Let’s start at the beginning…

What is a wipe?

IDEM considers a wipe to be “a shop towel, rag, pad, or swab made of wood pulp, fabric, cotton, polyester blends, or other materials.”  IDEM is also including “gloves, clothing, and cloth items” under this definition. Wipes are used to clean off oils, dirt, and greases from parts, clean up small spills, and clean up from painting activities.

Which solvents apply?  

The rule specifies solvents considered F001-F005 solvents. Refer to your material safety data sheets (MSDS) or safety data sheets (SDS) to determine is you use these solvents. This extensive list is provided below and in more detail in 40 CFR 261.31 (a).   

F001 

The following spent halogenated solvents used in degreasing: Tetrachloroethylene, trichloroethylene, methylene chloride, 1,1,1-trichloroethane, carbon tetrachloride, and chlorinated fluorocarbons

F002

The following spent halogenated solvents: Tetrachloroethylene, methylene chloride, trichloroethylene, 1,1,1-trichloroethane, chlorobenzene, 1,1,2-trichloro-1,2,2-trifluoroethane, ortho-dichlorobenzene, trichlorofluoromethane, and 1,1,2-trichloroethane

F003

The following spent non-halogenated solvents: Xylene, acetone, ethyl acetate, ethyl benzene, ethyl ether, methyl isobutyl ketone, n-butyl alcohol, cyclohexanone, and methanol

F004

The following spent non-halogenated solvents: Cresols and cresylic acid, and nitrobenzene

F005

The following spent non-halogenated solvents: Toluene, methyl ethyl ketone, carbon disulfide, isobutanol, pyridine, benzene, 2-ethoxyethanol, and 2-nitropropane

How to dispose of wipes?  

You can send solvent-contaminated wipes to a launderer for cleaning and reuse, a permitted municipal solid waste landfill, a hazardous waste landfill, or a permitted combustor.  Of course, each of these options has conditions. 

All Options

  • Store, accumulate, and transport in leak-proof, closeable containers.
  • Label as “Excluded Solvent-Contaminated Wipes.”
  • Accumulate for less than 180 days.
  • The wipes and container must not have free liquids present before transport.
  • Maintain documentation of: disposal/launderer name and address, records showing wipes being accumulated less than 180 days, and description of how free liquids are removed if present.

Laundering and Reuse

  • Launderer must have a wastewater discharge permit under the Clean Water Act.
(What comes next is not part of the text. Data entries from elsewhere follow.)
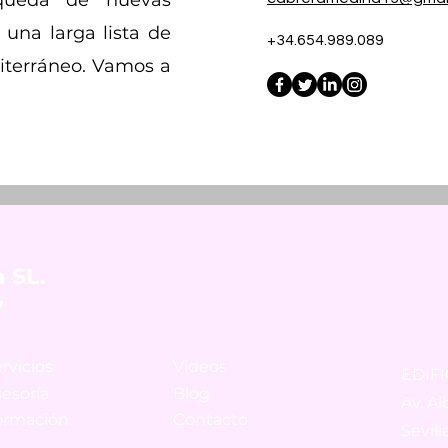
queda de nuevas
 una larga lista de
+34.654.989.089
iterráneo. Vamos a
 SL.
7
rvici
os
Vid
eos
EDIF
esoría
Blog
Av. Al
ormac
ión
Contac
to
Sevill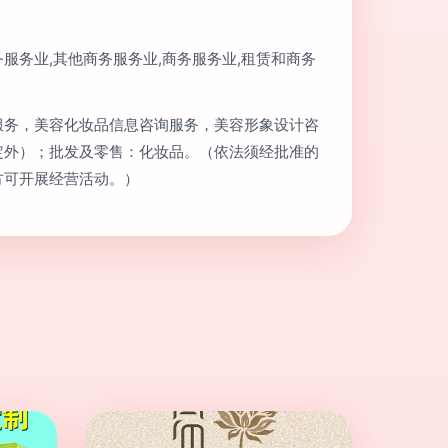
服务业,其他商务服务业,商务服务业,租赁和商务
服务，美容化妆品信息咨询服务，美容形象设计咨
定外）；批发及零售：化妆品。（依法须经批准的
方可开展经营活动。）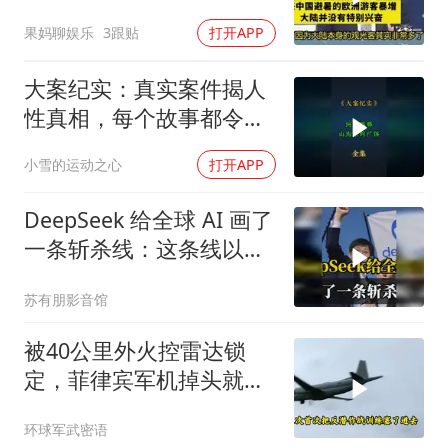
奋！介文汲
果妈聊娱乐
3跟贴
打开APP
大案纪实：真实案件揭人
性真相，每个故事都令人
震撼
小雪的运动之心
打开APP
DeepSeek 给全球 AI 画了
一条斩杀线：这条线以下
的，趁早都别干了！
苏有朋影音馆
被40公里外火控雷达锁
定，菲律宾军机掉头就
跑，欧盟1500万也救不了
环球军武密语
场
Municipal Solid Waste Landfill

  • Only dispose of at a permitted landfill. Refer to IDEM’s Issued Land Permits webpage for the list of Permitted Solid Waste Facilities.

Hazardous Waste Landfill

  • Only dispose of at a permitted landfill. Refer to IDEM’s Issued Land Permits webpage for the list of Permitted Hazardous Waste Treatment, Storage and Disposal (TSD) Facilities.

Waste Combustor, Boiler or industrial Furnace

  • Facility must be permitted under the Clean Air Act.

Just remember, if your wipes or clothes are contaminated with solvent and another material that would be considered a hazardous waste, then that material can no longer be disposed of under this rule and hazardous waste determinations and regulations apply.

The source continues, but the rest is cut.